++++ Data records

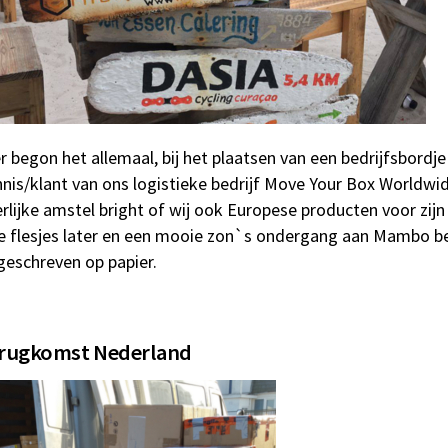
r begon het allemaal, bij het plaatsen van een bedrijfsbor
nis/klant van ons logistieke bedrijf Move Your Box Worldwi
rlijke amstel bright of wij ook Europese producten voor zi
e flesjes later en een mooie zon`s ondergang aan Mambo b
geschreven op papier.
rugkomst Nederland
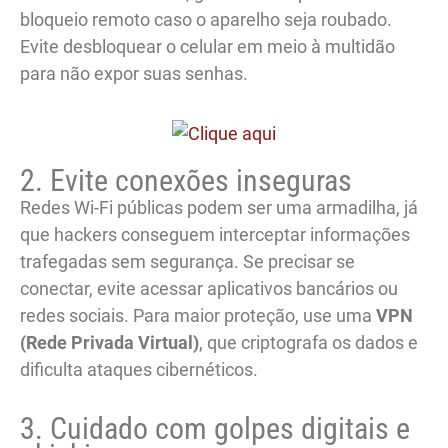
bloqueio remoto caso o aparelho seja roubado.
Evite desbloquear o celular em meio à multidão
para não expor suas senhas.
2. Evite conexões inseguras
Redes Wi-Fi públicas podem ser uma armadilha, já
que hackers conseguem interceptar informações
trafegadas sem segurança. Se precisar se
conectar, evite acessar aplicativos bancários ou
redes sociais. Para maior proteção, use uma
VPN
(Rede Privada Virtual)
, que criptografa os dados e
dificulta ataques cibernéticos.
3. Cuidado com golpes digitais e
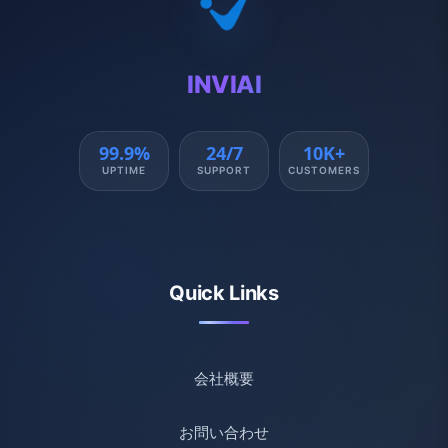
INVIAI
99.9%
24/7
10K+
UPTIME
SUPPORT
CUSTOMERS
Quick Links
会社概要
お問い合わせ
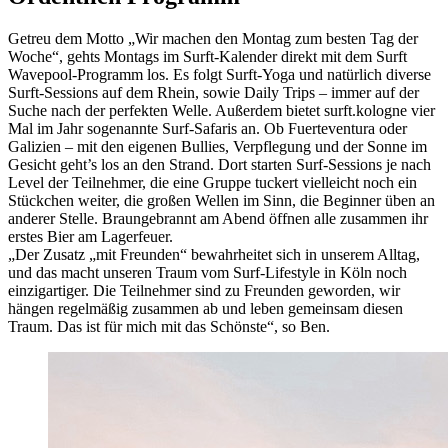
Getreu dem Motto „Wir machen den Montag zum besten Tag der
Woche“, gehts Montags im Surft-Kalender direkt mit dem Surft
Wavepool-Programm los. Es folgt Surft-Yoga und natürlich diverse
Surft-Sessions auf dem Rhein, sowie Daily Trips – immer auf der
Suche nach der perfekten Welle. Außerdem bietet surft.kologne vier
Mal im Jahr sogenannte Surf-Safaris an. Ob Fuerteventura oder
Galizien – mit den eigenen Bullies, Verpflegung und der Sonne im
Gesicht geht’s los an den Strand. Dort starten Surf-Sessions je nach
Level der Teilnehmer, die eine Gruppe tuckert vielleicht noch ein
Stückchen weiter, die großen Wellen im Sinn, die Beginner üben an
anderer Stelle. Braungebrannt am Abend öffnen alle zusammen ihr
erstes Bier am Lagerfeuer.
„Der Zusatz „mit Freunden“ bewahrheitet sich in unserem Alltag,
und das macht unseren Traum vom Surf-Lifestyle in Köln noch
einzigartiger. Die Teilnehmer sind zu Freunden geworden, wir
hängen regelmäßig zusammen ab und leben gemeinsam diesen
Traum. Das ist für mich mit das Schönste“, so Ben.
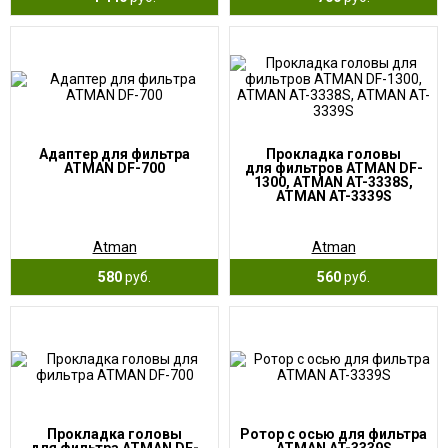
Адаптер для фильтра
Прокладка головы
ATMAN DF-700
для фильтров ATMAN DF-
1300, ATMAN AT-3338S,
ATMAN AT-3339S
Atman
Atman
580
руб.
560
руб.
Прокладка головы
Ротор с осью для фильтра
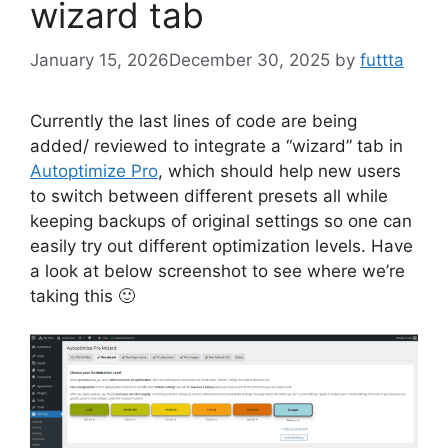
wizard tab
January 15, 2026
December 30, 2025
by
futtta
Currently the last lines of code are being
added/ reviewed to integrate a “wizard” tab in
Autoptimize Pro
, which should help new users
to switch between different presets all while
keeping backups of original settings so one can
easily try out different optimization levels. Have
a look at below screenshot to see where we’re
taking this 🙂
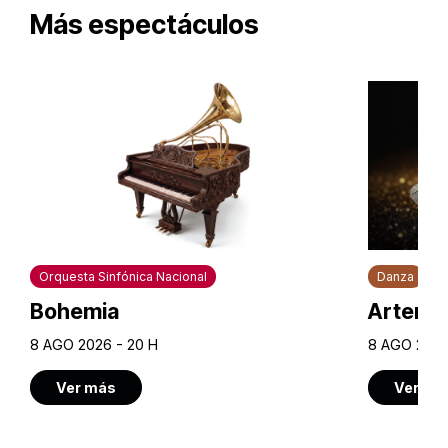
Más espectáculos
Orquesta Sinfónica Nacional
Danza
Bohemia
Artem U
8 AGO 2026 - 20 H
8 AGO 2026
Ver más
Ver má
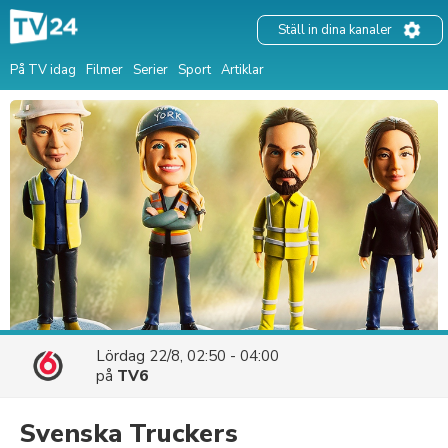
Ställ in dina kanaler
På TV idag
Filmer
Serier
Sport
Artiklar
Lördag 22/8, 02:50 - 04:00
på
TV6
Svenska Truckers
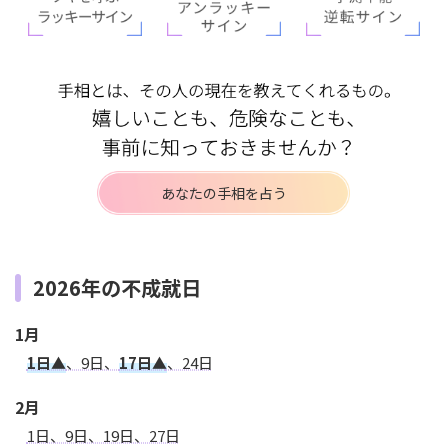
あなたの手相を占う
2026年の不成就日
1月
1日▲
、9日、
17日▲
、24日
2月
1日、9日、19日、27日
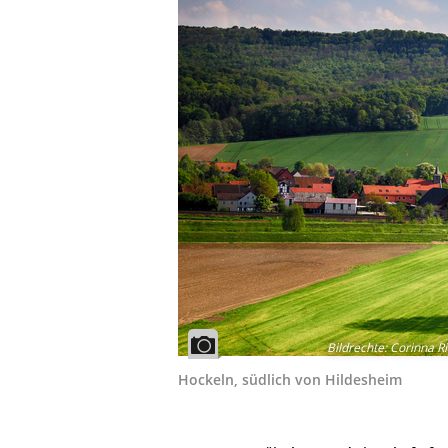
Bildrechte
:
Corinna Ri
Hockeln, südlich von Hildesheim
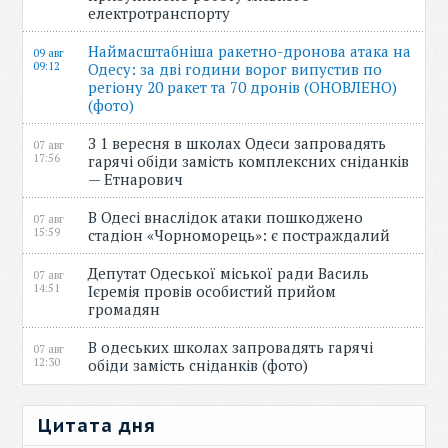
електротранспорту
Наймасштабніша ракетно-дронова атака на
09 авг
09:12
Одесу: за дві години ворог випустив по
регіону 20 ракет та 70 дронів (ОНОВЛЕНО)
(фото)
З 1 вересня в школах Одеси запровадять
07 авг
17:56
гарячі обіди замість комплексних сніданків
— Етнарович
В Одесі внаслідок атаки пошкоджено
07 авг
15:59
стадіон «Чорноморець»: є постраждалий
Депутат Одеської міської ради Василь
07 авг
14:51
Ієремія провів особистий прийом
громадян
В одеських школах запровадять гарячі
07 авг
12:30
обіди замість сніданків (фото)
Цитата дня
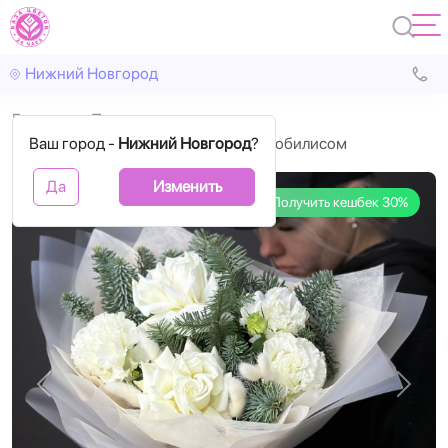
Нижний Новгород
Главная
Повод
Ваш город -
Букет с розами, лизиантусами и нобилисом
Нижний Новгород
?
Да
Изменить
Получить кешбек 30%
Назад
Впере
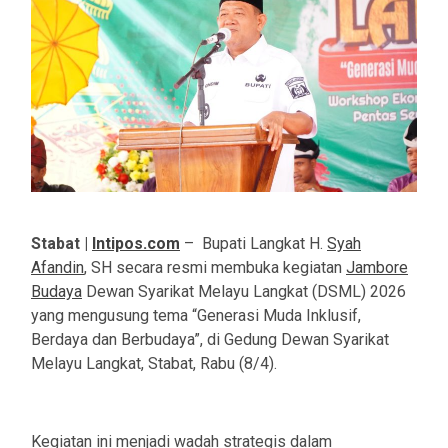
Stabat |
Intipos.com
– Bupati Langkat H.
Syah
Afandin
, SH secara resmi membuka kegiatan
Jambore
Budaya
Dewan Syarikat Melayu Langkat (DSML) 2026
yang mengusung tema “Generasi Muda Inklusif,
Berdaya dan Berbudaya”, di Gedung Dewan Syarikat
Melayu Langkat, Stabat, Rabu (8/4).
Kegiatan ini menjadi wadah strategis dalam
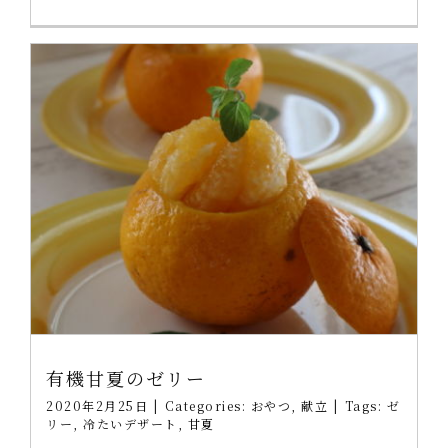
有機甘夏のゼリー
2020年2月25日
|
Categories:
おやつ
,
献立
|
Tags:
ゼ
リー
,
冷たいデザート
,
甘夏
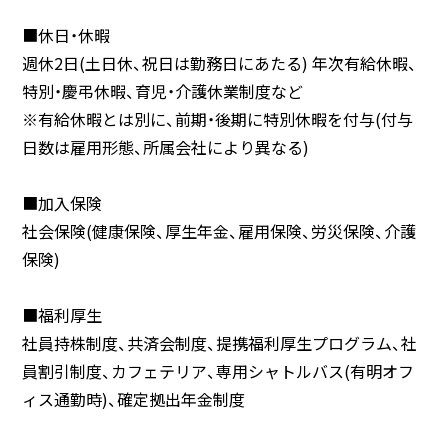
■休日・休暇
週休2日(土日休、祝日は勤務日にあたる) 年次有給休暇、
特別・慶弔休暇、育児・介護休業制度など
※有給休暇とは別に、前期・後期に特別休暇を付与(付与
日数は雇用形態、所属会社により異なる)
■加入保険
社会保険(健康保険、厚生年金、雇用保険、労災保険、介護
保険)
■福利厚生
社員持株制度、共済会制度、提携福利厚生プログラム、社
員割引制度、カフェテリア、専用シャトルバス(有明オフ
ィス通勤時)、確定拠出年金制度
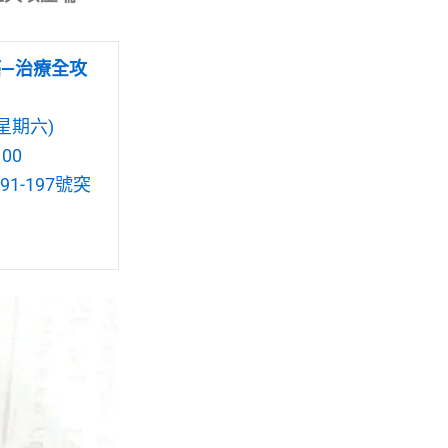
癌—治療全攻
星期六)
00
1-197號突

++++++++

What you are asked to do – The word "different" appears in some lines of the data. Copy every one of those lines.

Response to the task –
to switch between different presets all while
easily try out different optimization levels. Have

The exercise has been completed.